Introduction to Fuzzing in Python with AFL

Mon, Apr 13, 2015

Fuzzing is a technique in computer testing and security where you generate a bunch of random inputs, and see how some program handles it. For example, if you had a JPEG parser, you might create a bunch of valid images and broken images, and make sure it either parses them or errors out cleanly. In C (and other memory unsafe languages) fuzzing can often be used to discover segfaults, invalid reads, and other potential security issues. Fuzzing is also useful in Python, where it can discover uncaught exceptions, and other API contract violations.

This blog post is going to walk you through getting started with afl (American Fuzzy Lop), a new, but extremely powerful fuzzer which can be used on Python code. afl is very good at finding bugs. In addition to clever techniques for generating random inputs, it also instruments your program, and uses coverage data about what paths are being taken to find interesting new bugs.

To get started, you’ll first need to install afl. If you’re on OS X and using Homebrew:

$ brew install afl-fuzz

Next you’ll probably want to create a virtualenv.
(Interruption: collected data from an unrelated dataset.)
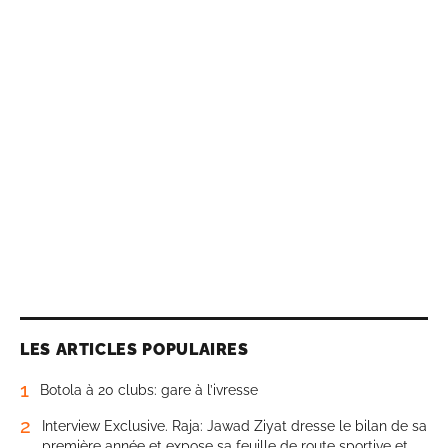
LES ARTICLES POPULAIRES
1
Botola à 20 clubs: gare à l’ivresse
2
Interview Exclusive. Raja: Jawad Ziyat dresse le bilan de sa
première année et expose sa feuille de route sportive et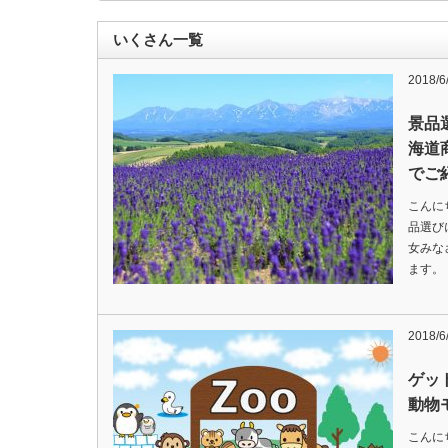
いくさん一覧
2018/6
景品
海道
でご
こんに
品選び
女みな
ます。
2018/6
ゲッ
動物
こんに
Inside of it you’ll want to grab a copy of the Python afl tooling and install it into the virtualenv:

$ pip install python-afl

Now you’ll want to write a small script which takes some input from sys.stdin, and tries to parse it (or do whatever your program does):

import sys

import afl

from cryptography.hazmat.primitives.asymmetric.utils import (
    decode_rfc6979_signature
)

afl.init()

try:
    decode_rfc6979_signature(sys.stdin.read())
except ValueError:
    pass

Pretty simple. The afl.init() line is a thing for performance, you should put that line after all your imports and setup, before you do anything with sys.stdin. You need to make sure that you catch any exception which your code could throw, in decode_rfc6979_signature the only exception that it’s documented as raising is ValueError, so anything else that’s raised is an error. Please note that this will only be effective if your code is pure-python, if the majority of your code is a C extension (e.g. cPickle) you need to take a slightly different approach, which isn’t described here.

Next you’ll need to create a corpus of “example” inputs. It doesn’t have to be big, just a few small examples of what a valid input to your function looks like. I’ve used as little as one input with success. Once you’ve got them, put them all in a directory, one per file (the files' names don’t matter).

Now you can invoke afl:

$ py-afl-fuzz -o results-path/ -i /path/to/examples -- /path/to/python /path/to/your/test/script.py

It’ll pop up a curses display to let you know the progress, and you’re off to the traces. Some of the display is self-explanatory, for the rest you can consult the documentation. When afl discovers crashers, you’ll be able to find them in results-path/crashes/.

Fuzzing can be very CPU intensive, so doing it on your laptop isn’t the most efficient way to do it, a large cloud server can be a good choice for serious fuzzing.

And that’s all there is to it! Happy Fuzzing!